Diversification Opportunities for Tax-exempt Bond and Global Real
0.65 | Correlation Coefficient |
Poor diversification
The 3 months correlation between Tax-exempt and Global is 0.65. Overlapping area represents the amount of risk that can be diversified away by holding Tax Exempt Bond Fund and Global Real Estate in the same portfolio, assuming nothing else is changed. The correlation between historical prices or returns on Global Real Estate and Tax-exempt Bond is a relative statistical measure of the degree to which these equity instruments tend to move together. The correlation coefficient measures the extent to which returns on Tax Exempt Bond Fund are associated (or correlated) with Global Real. Values of the correlation coefficient range from -1 to +1, where. The correlation of zero (0) is possible when the price movement of Global Real Estate has no effect on the direction of Tax-exempt Bond i.e., Tax-exempt Bond and Global Real go up and down completely randomly.
Pair Corralation between Tax-exempt Bond and Global Real
Assuming the 90 days horizon Tax-exempt Bond is expected to generate 1.81 times less return on investment than Global Real. But when comparing it to its historical volatility, Tax Exempt Bond Fund is 3.63 times less risky than Global Real. It trades about 0.28 of its potential returns per unit of risk. Global Real Estate is currently generating about 0.14 of returns per unit of risk over similar time horizon. If you would invest 2,968 in Global Real Estate on September 1, 2024 and sell it today you would earn a total of 70.00 from holding Global Real Estate or generate 2.36% return on investment over 90 days.

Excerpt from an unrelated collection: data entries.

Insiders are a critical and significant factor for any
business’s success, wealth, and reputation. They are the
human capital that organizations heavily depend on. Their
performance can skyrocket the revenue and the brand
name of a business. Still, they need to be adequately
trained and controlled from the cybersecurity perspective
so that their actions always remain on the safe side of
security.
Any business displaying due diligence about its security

Time Period | 3 Months [change] |
Direction | Moves Together |
Strength | Significant |
Accuracy | 100.0% |
Values | Daily Returns |
Tax Exempt Bond Fund vs. Global Real Estate
Performance |
Timeline |
Tax Exempt Bond |
Global Real Estate |
Tax-exempt Bond and Global Real Volatility Contrast
Predicted Return Density |
Returns |
Pair Trading with Tax-exempt Bond and Global Real
The main advantage of trading using opposite Tax-exempt Bond and Global Real positions is that it hedges away some unsystematic risk. Because of two separate transactions, even if Tax-exempt Bond position performs unexpectedly, Global Real can make up some of the losses. Pair trading also minimizes risk from directional movements in the market. For example, if an entire industry or sector drops because of unexpected headlines, the short position in Global Real will offset losses from the drop in Global Real's long position.Tax-exempt Bond vs. International Developed Markets | Tax-exempt Bond vs. Global Real Estate | Tax-exempt Bond vs. Global Real Estate | Tax-exempt Bond vs. Global Real Estate |
Global Real vs. International Developed Markets | Global Real vs. Global Real Estate | Global Real vs. Global Real Estate | Global Real vs. Global Real Estate |
Check out your portfolio center.Note that this page's information should be used as a complementary analysis to find the right mix of equity instruments to add to your existing portfolios or create a brand new portfolio. You can also try the Idea Analyzer module to analyze all characteristics, volatility and risk-adjusted return of Macroaxis ideas.